To the tune of billions. Yes. In 2010, prior to their acquisition of a certain well known news channel, they were trending at roughly 40 billion a year. Out of that, 27 billion went to content (ergo, the need to buy a certain media outlet for 5 billion).


Telco is a crazy world. People want it two ways. Cheap, and cheaper. Nothing wrong with that right up to the point when said carrier(s) have to support the service, UPGRADE to death, and groom and re-install their entire networks, quarterly, to maintain an optimum level......


Enter the Wall Street venues....ask a C level anything about the pressures they face for returns....soooooo, put that all together and sooner or later, someone/something is going to suffer. Customer care, argued by finance people makes nothing. Creates nothing and is truly a cost-center. So, let's cut.....


Sales and Marketing, on the other hand, try to eat some of their own dog food and make things better....to no avail.....MBA's run it, sales sells it. In the end, it's easier to manage by Excel than it is to build AND maintain a customer base. Enter your problem....

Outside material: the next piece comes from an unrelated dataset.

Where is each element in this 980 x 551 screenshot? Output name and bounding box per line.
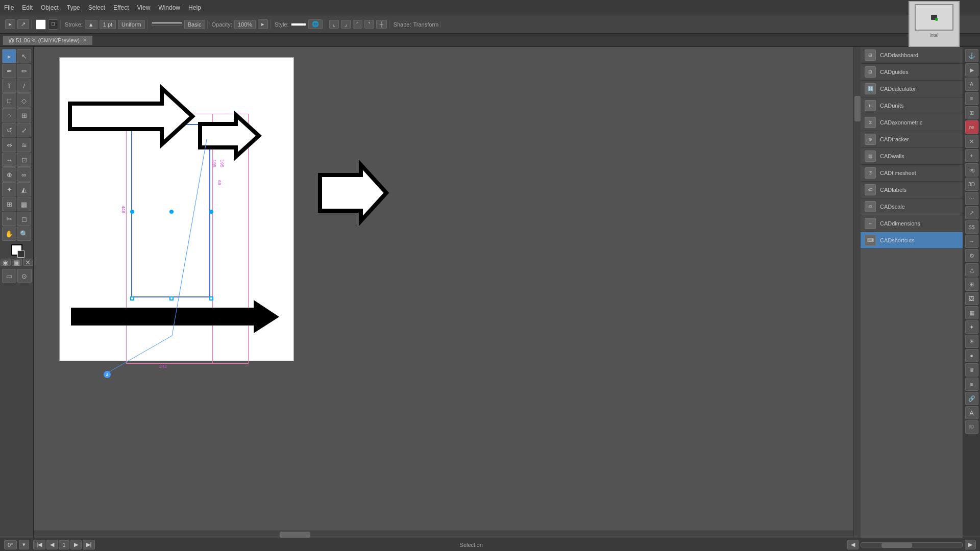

Those auto-generated emails are similar to the ones with Comcast and others. It's intended to clobber the a-clown who has 4 devices burning 24X7 on Netflix and porn and because of this behavior, they have the potential to degrade the service facilities in a given area. This guy/gal never complains. The rest of the neighbors, do. No matter, those emails are auto-generated. How else can you serve thousands??? You think they are going to CALL you???? The thought being, it's cheaper to wait until you scream than to pro-actively do squat. They are all pretty much the same and it's not contained to Telco. It's business.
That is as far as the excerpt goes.